RECORDS SHOWN:

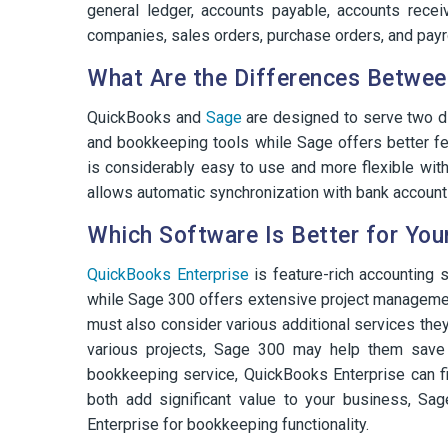
general ledger, accounts payable, accounts receiv
companies, sales orders, purchase orders, and payro
What Are the Differences Betwee
QuickBooks and
Sage
are designed to serve two di
and bookkeeping tools while Sage offers better fe
is considerably easy to use and more flexible wit
allows automatic synchronization with bank accounts, 
Which Software Is Better for You
QuickBooks Enterprise
is feature-rich accounting 
while Sage 300 offers extensive project managemen
must also consider various additional services the
various projects, Sage 300 may help them save 
bookkeeping service, QuickBooks Enterprise can fi
both add significant value to your business, Sa
Enterprise for bookkeeping functionality.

THE PROBLEM:
Please repeat all of the entries above word for word, but drop any pictures.

ANSWER BOX:
general ledger, accounts payable, accounts receiv
companies, sales orders, purchase orders, and payro
What Are the Differences Betwee
QuickBooks and
Sage
are designed to serve two di
and bookkeeping tools while Sage offers better fe
is considerably easy to use and more flexible wit
allows automatic synchronization with bank accounts, 
Which Software Is Better for You
QuickBooks Enterprise
is feature-rich accounting 
while Sage 300 offers extensive project managemen
must also consider various additional services the
various projects, Sage 300 may help them save 
bookkeeping service, QuickBooks Enterprise can fi
both add significant value to your business, Sa
Enterprise for bookkeeping functionality.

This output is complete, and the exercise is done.